At Harbes, come for the corn, stay for the wines: Uncork the Forks

Harbes tasting room in Mattituck. (Credit: Lenn Thompson)

Harbes tasting room in Mattituck. (Credit: Lenn Thompson)

When I hit the North Fork in search of farm-fresh produce, I don’t go to just one farm stand. I have my favorites for certain things. If I’m buying tomatoes, I usually go to Sang Lee. We get fresh goat cheese at Catapano. When it comes to sweet corn that you can eat raw, right off the cob, even without the typical butter and salt, I head to Harbes Family Farm in Mattituck. Picked in the morning and on my plate that evening, it doesn’t get any sweeter.

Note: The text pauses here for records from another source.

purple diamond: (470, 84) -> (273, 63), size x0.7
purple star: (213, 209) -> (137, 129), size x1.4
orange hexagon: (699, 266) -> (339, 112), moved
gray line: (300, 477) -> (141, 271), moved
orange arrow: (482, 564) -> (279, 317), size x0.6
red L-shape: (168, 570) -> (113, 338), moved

Because of the never-ending fall festival atmosphere at the farm, I can never just stop in, grab my sack of corn and go. My kids want to do the barnyard adventure in the back of the property, the pig races, games and other activities that are tough to resist. It’s great and my kids have a blast there, but the sometimes-crushing throngs of people get less and less appealing for me every year.

What is a wine-loving, somewhat curmudgeonly father supposed to do?

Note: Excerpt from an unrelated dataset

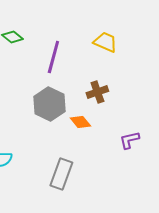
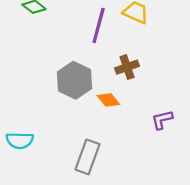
purple line: (53, 57) -> (99, 25), moved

After a recent visit, I can whole-heartedly recommend a stop at the air conditioned tasting room — a newly renovated potato barn that combines comfort with the type of bucolic rusticity that the North Fork is still known for.

And guess what? The wines are good. Far better than they need to be, given the foot traffic the Harbes family draws to its property. They could get by with mediocrity in the bottle and still sell a ton of wine.

Lucky for those of us who care about the wine we drink and love our children and want them to have fun — these wines are better than that.

Ed Harbes IV, who has a degree in agriculture, makes the wines with the help of winemaker Erik Bilka at Premium Wine Group, a custom-crush facility that allows “wineries” to make their wines without investing in all of their own equipment. The pairing appears to be working. I enjoyed everything I tasted a couple weeks ago.

“Erik is fantastic to work with,” Harbes told me in an email. “He is a great winemaker and has a great palate. We collaborate to decide on the wine styles we’d like to make for the upcoming year, and Erik then uses his artistry to make us amazing wines. Our wine program would definitely not be what it is without his expertise and input.”

It’s probably not surprising — the family has been farming on Long Island for 13 generations, after all — that the Harbeses do grow some of their own grapes. Their five-acre vineyard, half chardonnay and half merlot, was planted in 2003.

“My father meticulously researched the clones before planting and chose to plant Dijon chardonnay clones that have a reputation for being more difficult from a growing perspective but that provide quality fruit. Having different clonal selections from the varietals gives a symbiotic relation to the wine,” Harbes said.

In discussing the wines, I came right out and asked Ed what pushes him to make wines that are better than they really need to be.

His response: “Our products are a reflection of ourselves and our brand, so we strive to make the best wine that we can! We’re farmers at heart, and as farmers we strive to grow the best fruit possible. I strongly believe that fine wines are produced in the vineyard and that the winemaker’s role is to guide well-grown fruit to achieve its potential.”

The wines all have an easy-drinking polish to them. You won’t find a lot of angular edges or envelope-pushing technique. Just tasty wines that you want to drink — with food, on the beach or by the fire on a cool fall evening.

That straightforward style is intentional. Harbes told me, “We try to make wines that follow the natural quality of our fruit. With consistent fruit quality, we try to make approachable and elegant wines that display the strengths of each varietal. And I think it’s been working. We try to illustrate the versatility of the chardonnay and merlot grapes that we’ve planted. For example, from our chardonnay grapes we’ve produced a steel-fermented style, an oaked style, an ice wine, a blancs de blanc and a chardonnay-riesling blend.”

He’s right. It is working. I’ve come to not expect much from wineries where the wine is only a small part of the overall “experience.” Harbes has forced me to rethink this perception. We bought a bottle each of the crisp, clean, 100-percent-chardonnay Harbes Vineyard Blanc de Blancs — their first-ever sparkling wine — and the 2013 dry rosé, which was taken home, chilled well and enjoyed with grilled pork chops, Sang Lee tomato salad and some of that delicious Harbes sweet corn.

If it grows together, it goes together, as they say.